L'eucharistie concrétise l'attitude vitale de Jésus, qui consiste à manifester qui est Dieu. En bon fils, il rend présent le père là où il se trouve. Cette réalité signifiée, parce qu'elle est spirituelle, n'est soumise ni au temps ni à l'espace. Elle est toujours là, elle n'est pas quelque chose que l'on apporte ou qu'on emporte, que l'on met ou enlève, que l'on créée ou qu'on détruit. Nous faisons le signe non pas pour créer la réalité, mais pour en découvrir la présence et pouvoir ainsi vivre consciemment notre profondeur d'être la plus impressionnante. Sortir de la dynamique du petit miracle et du magique n'est pas si facile ; cela exige un effort mental que beaucoup ne sont pas disposés à faire.

Les premiers chrétiens empruntèrent au grec au moins six mots pour indiquer diverses réalités que nous mettons dans le même sac que le mot « amour » :

AGAPE : ce serait Dieu même comme pur don de soi, sans être possédé mais attirant à soi. Ce que nous appelons son « amour » pour les hommes.

CARITAS : Une synthèse de l'Eros informé par l'Agapé. Ce serait l'amour chrétien.

PHILIA : Amour amitié. Satisfait désirs, affections, idéaux.

EROS : amour purement humain. Plaisir de la proximité.

LIBIDO : plaisir des sens qui suit l'Eros. Pulsion sexuelle.

NOMOS : Relation avec l'autre passant par le strict accomplissement de la loi.

L' « amour » dont parle l'évangile, serait l'Agapé si on se réfère à Dieu. Ce serait la « Caritas » si on se réfère à l'homme. L'amour humain est la relation entre deux personnes ; plus profonde et plus étroite est cette relation, plus l'amour existe entre les deux. Un tel amour ne supprime pas les personnes, mais les confirme comme telles ; de sorte que la plus humaine est celle qui est capable d'aimer plus. Cet amour-là ne peut pas exister avec Dieu car hors de Lui rien n'existe qui puisse entrer en relation comme distinct de Lui.

L'Agapé n'est pas une relation sur le mode humain, mais la réalité même de Dieu qui assimile sans confondre, qui unit et identifie en lui tous les êtres.
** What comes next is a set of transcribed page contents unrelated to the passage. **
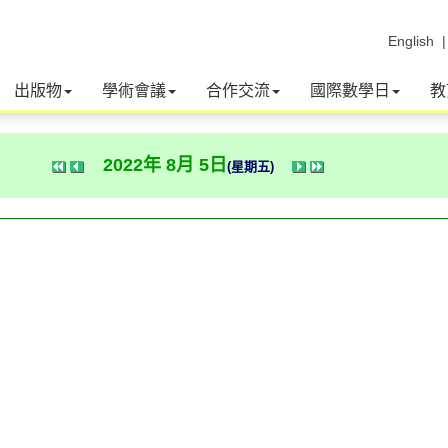
English
出版物
學術會議
合作交流
國際數學日
教
2022年 8月 5日
(星期五)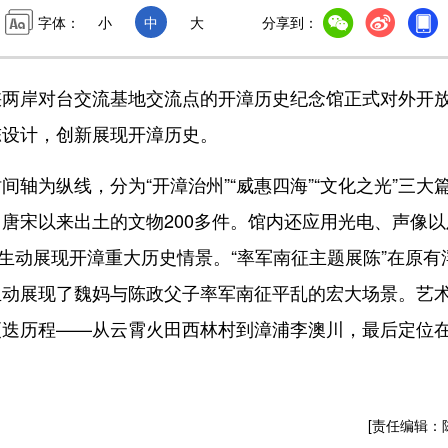
字体：
小
中
大
分享到：
岸对台交流基地交流点的开漳历史纪念馆正式对外开
陈设计，创新展现开漳历史。
为纵线，分为“开漳治州”“威惠四海”“文化之光”三大
唐宋以来出土的文物200多件。馆内还应用光电、声像以
生动展现开漳重大历史情景。“率军南征主题展陈”在原有
生动展现了魏妈与陈政父子率军南征平乱的宏大场景。艺
更迭历程——从云霄火田西林村到漳浦李澳川，最后定位
[责任编辑：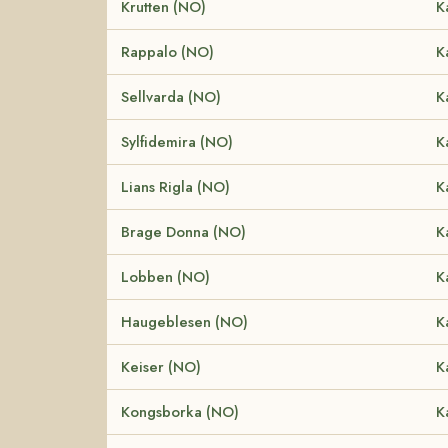
Krutten (NO)
K
Rappalo (NO)
K
Sellvarda (NO)
K
Sylfidemira (NO)
K
Lians Rigla (NO)
K
Brage Donna (NO)
K
Lobben (NO)
K
Haugeblesen (NO)
K
Keiser (NO)
K
Kongsborka (NO)
K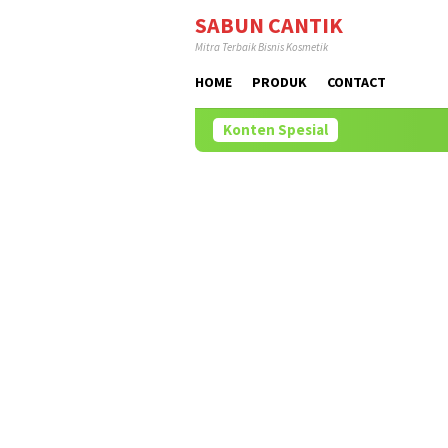
Loncat
SABUN CANTIK
ke
Mitra Terbaik Bisnis Kosmetik
konten
HOME
PRODUK
CONTACT
Konten Spesial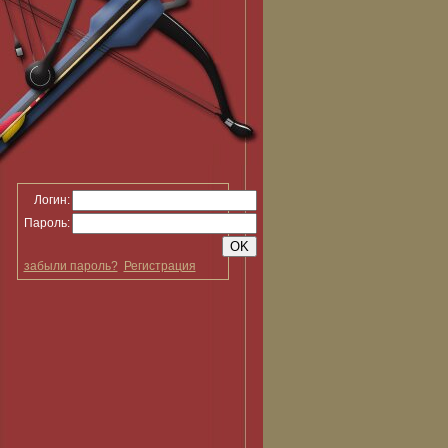
Логин:
Пароль:
забыли пароль?
Регистрация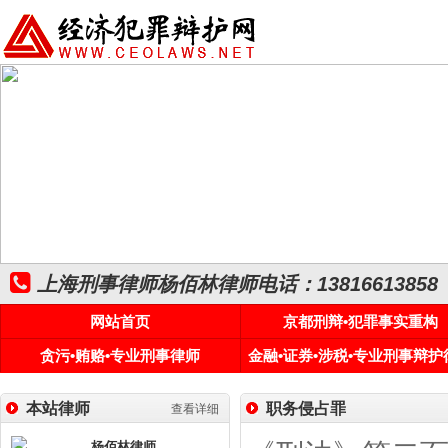
上海刑事律师杨佰林律师电话：13816613858
网站首页
京都刑辩•犯罪事实重构
贪污•贿赂•专业刑事律师
金融•证券•涉税•专业刑事辩护
本站律师
职务侵占罪
查看详细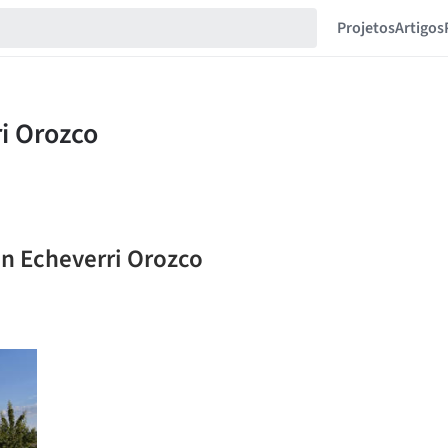
Projetos
Artigos
n Echeverri Orozco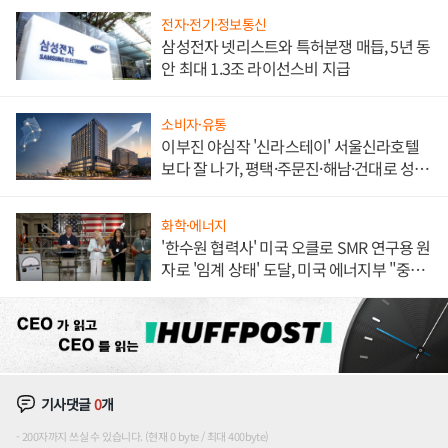
전자·전기·정보통신
삼성전자 넷리스트와 특허분쟁 매듭, 5년 동
안 최대 1.3조 라이선스비 지급
소비자·유통
이부진 야심작 '신라스테이' 서울신라호텔
보다 잘 나가, 평택·주문진·해남·건대로 성
장판 더 넓힌다
화학·에너지
'한수원 협력사' 미국 오클로 SMR 연구용 원
자로 '임계 상태' 도달, 미국 에너지부 "중요
한 이정표"
기사댓글
0
개
200자까지 쓰실 수 있습니다. (현재 0 byte / 최대 400byte)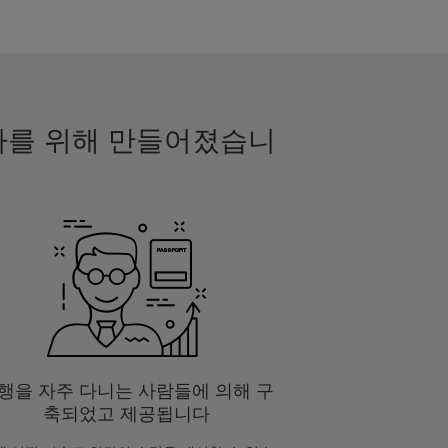
행자를 위해 만들어졌습니
행을 자주 다니는 사람들에 의해 구
축되었고 제공됩니다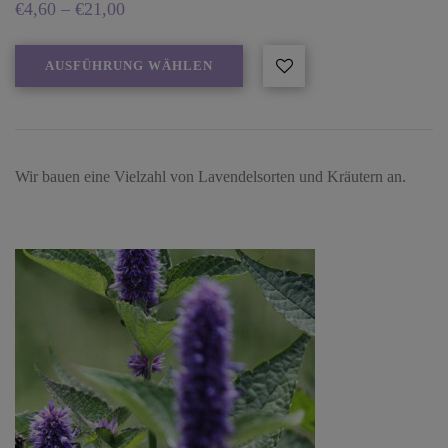
€
4,60
–
€
21,00
AUSFÜHRUNG WÄHLEN
Wir bauen eine Vielzahl von Lavendelsorten und Kräutern an.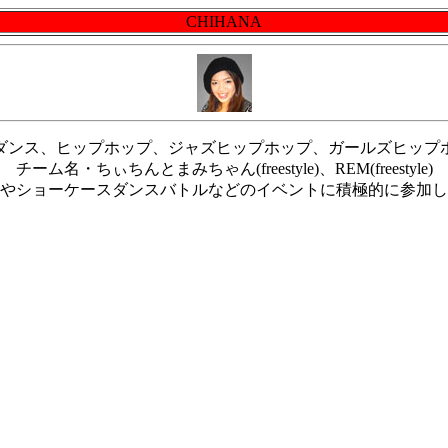
CHIHANA
ダンス、ヒップホップ、ジャズヒップホップ、ガールズヒップ
チーム名・ちぃちんとまみちゃん(freestyle)、REM(freestyle)
やショーケースダンスバトルなどのイベントに積極的に参加し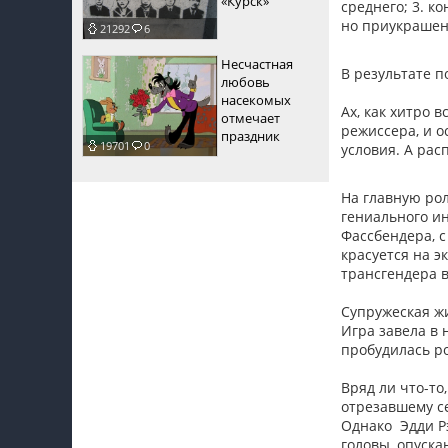
«Курск»
среднего; 3. к
но приукрашен
21292
6
Несчастная
В результате п
любовь
насекомых
Ах, как хитро 
отмечает
режиссера, и 
праздник
19701
0
условия. А рас
На главную ро
гениального и
Фассбендера, 
красуется на э
трансгендера 
Супружеская ж
Игра завела в 
пробудилась р
Вряд ли что-то
отрезавшему се
Однако Эдди Рэ
головы, опуска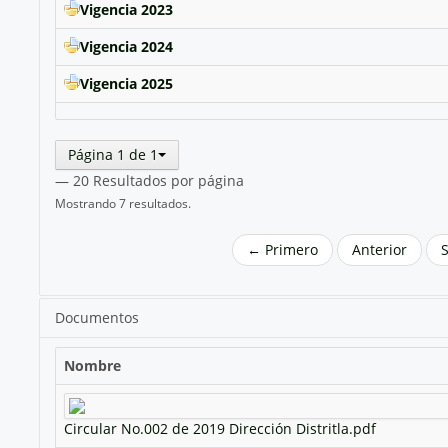
Vigencia 2023
Vigencia 2024
Vigencia 2025
Página 1 de 1
— 20 Resultados por página
Mostrando 7 resultados.
← Primero
Anterior
Documentos
Nombre
Circular No.002 de 2019 Dirección Distritla.pdf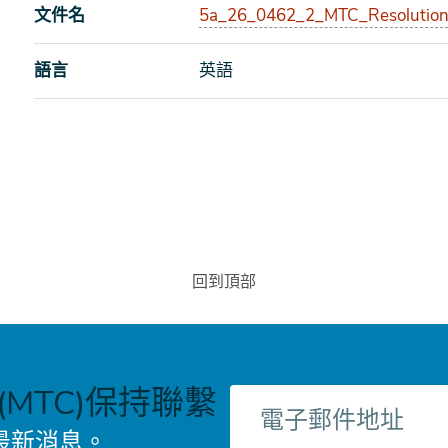
文件名
5a_26_0462_2_MTC_Resolution
語言
英語
回到頂部
MTC)保持聯繫
電
子
最新消息。
郵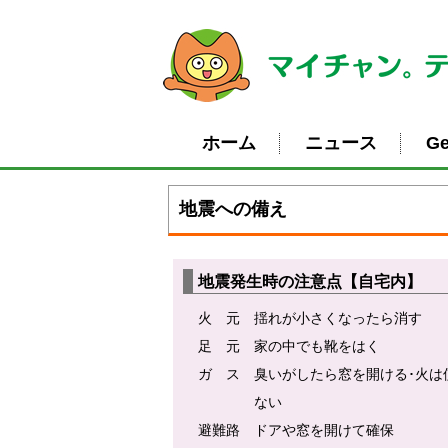
ホーム
ニュース
Ge
地震への備え
地震発生時の注意点【自宅内】
火 元 揺れが小さくなったら消す
足 元 家の中でも靴をはく
ガ ス 臭いがしたら窓を開ける･火は
ない
避難路 ドアや窓を開けて確保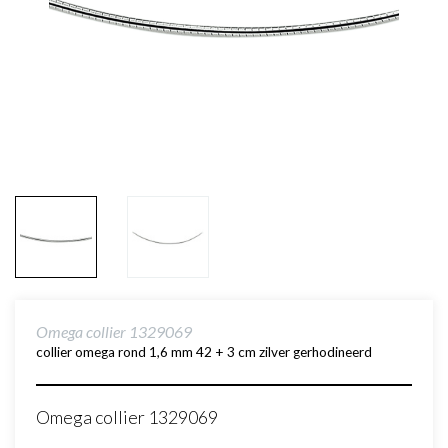
Omega collier 1329069
collier omega rond 1,6 mm 42 + 3 cm zilver gerhodineerd
Omega collier 1329069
Dieu n'est pas un être qui aime, il est l'amour. Un exemple pourrait clarifier ces idées, un peu difficiles à intégrer. Imaginons que nous appelions « amour » la chaleur. Dieu n'est pas un être dégageant de la chaleur, pas même d'une température de millions de degrés. Dieu est la chaleur qui fond ensemble tout ce qu'elle rencontre, faisant du divers une seule réalité. La création tout entière est une seule en Dieu.

Dans les évangiles, Jésus n'insiste pas sur le fait qu'il aime beaucoup son Père ; il dit : »Moi et le Père nous sommes un », et « Qui me voit moi, voit le Père ». Cette expérience est celle de tous les mystiques de toutes les religions. Saint Jean de la Croix l'exprime parfaitement : »O nuit dont tu as été le guide ! O nuit plus aimable que l'aurore ! O nuit où tu as uni l'aimé et l'aimée, l'aimée en l'aimé transformée ! »

Dieu ne peut se rendre présent en un lieu donné car il ne peut tout simplement cesser d'être partout. Il ne peut pas non plus être plus présent ici que là. Nous autres, êtres humains, n'avons pas d'autre alternative que de le percevoir en un lieu. Bien plus, il nous faut le situer en un lieu pour pouvoir prendre conscience de sa présence.

Lorsque Jésus propose le commandement nouveau, il parle des conséquences que l'amour (Agapé) du Père devrait comporter en notre vie. Le but ultime de la célébration d'une eucharistie, est de rendre présent par les signes, cette agapé qui nous unirait avec Dieu et nous ouvrirait aux autres, au point de les sentir eux aussi unis en Dieu. L'homme a ce privilège de pouvoir prendre conscience de ce fait et de le vivre. Qui le découvre et le vit, ce n'est pas qu'il soit davantage uni à Dieu que celui qui ne le perçoit pas. Simplement, il découvre son être véritable et il en éprouve de la joie.